OAKLAND, California—The air at the site of a warehouse fire that killed at least 33 people smelled like sour charcoal on Sunday as recovery crews removed debris and searched for bodies.
Bundles of flowers marked the edges of the police tape keeping people away from 1305 31st Street in Fruitvale, the building known as the Ghost Ship. Nearby there were candles and a plastic bottle of whiskey and little handwritten notes on Post-Its.
“Thinking of you, Ara Jo. Love you.”
“Jason, thank you for being my weird alien.”
“Rest in power.”
Just before midnight on Friday, a three-alarm fire consumed the warehouse during a party at the Ghost Ship, which served as a living and working space for an art collective. The building, which was not zoned as a residential space, was divided into separate rooms by makeshift walls and full of wooden furniture. There were no sprinklers. Just last month it was cited for “illegal structures.” A rickety staircase made of wooden pallets led to the second floor, where fire chief Theresa Deloach Reed said Saturday that most of the initial victims were found.
“We’re expecting the worst and hoping for the best in regards to how many more victims we find,” Alameda County Sheriff’s Office spokesman Sgt. Ray Kelly told reporters.
Late Sunday night, the Alameda County Sheriff’s Office Coroner’s Bureau publicly identified seven victims. Dozens more remain unidentified. That’s leaving friends and families of the missing persons thought to be in the building hanging in uncertainty.
One of those friends is Troy Eaves.
Troy’s phone was off most of Saturday at his home in Minneapolis, but when he plugged it into the charger somewhere around 5 or 6 last evening, he was inundated with Facebook messages, texts, and emails from people he hadn’t spoken to in decades. He sorted out the chaos, and Googled “Oakland fire.”
On a series of news articles, he saw the name and photo of his childhood best friend, Jason McCarty, as one of the many missing persons.
McCarty and Eaves grew up in the Iowa town of Fort Madison, perched on the lip of the Mississippi River. They met around kindergarten or first grade, and lived just a few blocks away from each other. They’d ride bikes to each others’ houses, and do sleepovers every weekend. In high school, they shared a locker for four years.
“We were basically inseparable,” Eaves, 35, told The Daily Beast.
McCarty is a year older than Eaves, so he got his license a little earlier. They’d drive around, listening to Wu Tang and Radiohead. One time, they skipped class and went to Warped Tour, saw Redman, the Counting Crows. A weird mix of bands, he remembers.
They watched Chicago Bulls games with Jason’s dad—he really liked basketball back then. But mostly, in those later teenage years, they drew—for hours and hours, on sketchpads, sitting sometimes in silence, but occasionally talking and comparing, bouncing ideas off one another.

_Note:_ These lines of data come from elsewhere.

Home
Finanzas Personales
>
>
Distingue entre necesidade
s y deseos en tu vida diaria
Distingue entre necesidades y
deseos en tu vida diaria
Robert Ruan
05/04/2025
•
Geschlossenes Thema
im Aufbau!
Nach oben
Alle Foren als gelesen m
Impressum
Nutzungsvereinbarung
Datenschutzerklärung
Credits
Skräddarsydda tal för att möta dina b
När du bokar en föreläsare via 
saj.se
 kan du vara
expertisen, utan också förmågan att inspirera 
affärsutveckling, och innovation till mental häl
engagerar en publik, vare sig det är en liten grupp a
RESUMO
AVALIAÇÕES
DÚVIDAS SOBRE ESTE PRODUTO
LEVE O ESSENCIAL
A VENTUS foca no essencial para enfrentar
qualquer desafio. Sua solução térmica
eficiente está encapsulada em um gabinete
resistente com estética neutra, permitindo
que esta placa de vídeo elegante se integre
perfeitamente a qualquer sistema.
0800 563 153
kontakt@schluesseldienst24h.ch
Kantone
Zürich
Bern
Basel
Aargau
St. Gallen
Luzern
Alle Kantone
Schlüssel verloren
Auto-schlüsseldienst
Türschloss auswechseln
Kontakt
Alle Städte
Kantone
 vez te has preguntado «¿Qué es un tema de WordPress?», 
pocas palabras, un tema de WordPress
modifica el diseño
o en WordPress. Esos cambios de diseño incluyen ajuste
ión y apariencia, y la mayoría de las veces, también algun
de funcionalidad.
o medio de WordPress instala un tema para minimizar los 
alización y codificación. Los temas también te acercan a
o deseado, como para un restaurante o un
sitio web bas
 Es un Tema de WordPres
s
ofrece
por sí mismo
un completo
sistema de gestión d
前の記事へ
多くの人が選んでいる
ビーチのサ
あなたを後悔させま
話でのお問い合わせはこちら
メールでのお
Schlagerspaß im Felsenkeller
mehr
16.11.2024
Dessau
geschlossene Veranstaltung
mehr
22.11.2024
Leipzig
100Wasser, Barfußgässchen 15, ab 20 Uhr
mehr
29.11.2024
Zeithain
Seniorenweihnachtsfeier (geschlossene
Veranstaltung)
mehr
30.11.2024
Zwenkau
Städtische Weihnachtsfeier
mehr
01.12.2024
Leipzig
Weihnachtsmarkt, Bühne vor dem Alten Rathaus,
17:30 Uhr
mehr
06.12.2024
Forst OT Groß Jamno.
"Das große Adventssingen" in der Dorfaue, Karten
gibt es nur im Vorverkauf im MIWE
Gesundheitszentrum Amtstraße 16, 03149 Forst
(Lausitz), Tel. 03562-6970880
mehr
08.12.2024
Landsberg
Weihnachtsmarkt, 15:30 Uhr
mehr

Eaves was always inspired by the extent of Jason’s talent.
“I would mimic the way he drew, and try to emulate him to a degree,” Eaves said. “Because he was the coolest, most artistic free spirit I knew.”
College sent Jason to Maryland and Troy to the University of Iowa, but they always carved out time in their schedules to catch up as they grew into their 30s—twice or so a year, Troy says. The last time was just a few weeks ago, when Jason was preparing to visit his girlfriend in Paris. Troy mentioned he wanted to get out to San Francisco soon to visit.
Troy is glued to every update the news brings. He is bracing for the worst.
“I don’t know what the news would be, besides a confirmation,” he says.
Jason’s name wasn’t on the list of names Alameda County released late Sunday night. Troy will keep following the news.
“He really was the most impactful friend I’ve ever had,” Troy says. “He impacted me inspired me challenged me than anyone I ever met. He was such a true artist and a true honest, real person, and he was inspiring and he didn’t even know it. He was himself, at all times.”
“It’s those things you wish you told him before.”